I have experienced a similar constellation.
I am assuming some facts:
Your partner will not have enough money to work for free for one or two years.
You, it seems, will only finance the company, but not actively work for it.
You see yourself as equal partners in this venture, and both want to have a company and earn a lot of money after two years.
Make a business case, how much money will you need until the company is profitable. And how many hours from you and your partner. And make the business case with some buffer money/hours to be on the safe side.
Now set up the partnership like this:
You pay the money, and share the company 50% each. Each of you has to work the agreed amount of money for minmum wages (whatever you agree on is a "minimum wage").
Find some milestones, agree on a reasonable work amount and timeline, and pay bonuses per planned working hours. Yes, money from the company.
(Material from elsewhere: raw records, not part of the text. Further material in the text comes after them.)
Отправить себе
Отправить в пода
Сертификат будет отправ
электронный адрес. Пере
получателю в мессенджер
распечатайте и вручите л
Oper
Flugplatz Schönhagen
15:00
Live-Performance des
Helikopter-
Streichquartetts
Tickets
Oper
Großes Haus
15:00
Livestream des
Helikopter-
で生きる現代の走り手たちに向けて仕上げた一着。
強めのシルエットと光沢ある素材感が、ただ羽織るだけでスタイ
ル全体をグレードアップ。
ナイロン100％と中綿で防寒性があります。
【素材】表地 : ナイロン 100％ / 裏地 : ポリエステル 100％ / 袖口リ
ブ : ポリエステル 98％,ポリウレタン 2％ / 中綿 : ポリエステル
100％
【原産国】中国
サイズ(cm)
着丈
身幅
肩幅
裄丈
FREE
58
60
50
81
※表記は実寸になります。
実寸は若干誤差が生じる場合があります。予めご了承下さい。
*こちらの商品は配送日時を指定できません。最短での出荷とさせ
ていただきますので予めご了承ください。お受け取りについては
And if any partner does not work the agreed amount, or wants to stop working, or doesn't provide the agreed resources, the other partner receives the shares of the quitting partner in relation to the hours/resources not done.
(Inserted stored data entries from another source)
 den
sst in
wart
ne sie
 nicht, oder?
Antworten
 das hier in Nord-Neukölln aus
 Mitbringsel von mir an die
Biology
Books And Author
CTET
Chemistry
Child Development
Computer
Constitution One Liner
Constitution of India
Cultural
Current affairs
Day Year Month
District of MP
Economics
This has the following advantages:
- You are 50% partners from the beginning, all decisions will be
decided by both of you.
- No partner needs to work other jobs to eat/live, taking away working hours from the company.
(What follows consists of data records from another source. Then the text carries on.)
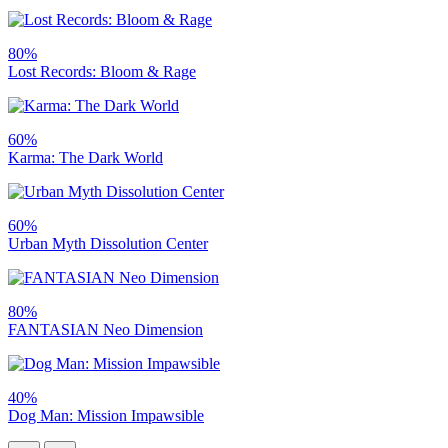
80%
Lost Records: Bloom & Rage
60%
Karma: The Dark World
60%
Urban Myth Dissolution Center
80%
FANTASIAN Neo Dimension
40%
Dog Man: Mission Impawsible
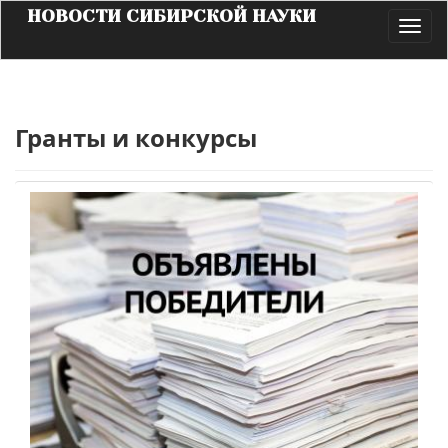
НОВОСТИ СИБИРСКОЙ НАУКИ
Toggl
navig
Гранты и конкурсы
- The bonuses in cash help raise morale because minimum wages make it tough to live on
for two years.
- And if a partner doesn't stay on board, he looses his shares accordingly to the work, he did not do.
This should be a fair set up.
And in case it doesn't work out, and your estimation was wrong, do the same as above for the next round, starting with the business case. But if the new contributions from both partners are not valued equally, their additional shares should also be divided accordingly.
This worked for a company I know of. The most important point was the business case. The costs need to be real, buffers included, bonuses included, holidays, illness, whatever.
And the income should not be wishful thinking. And use the milestones as approval for the estimated working hours until this milestone from each partner.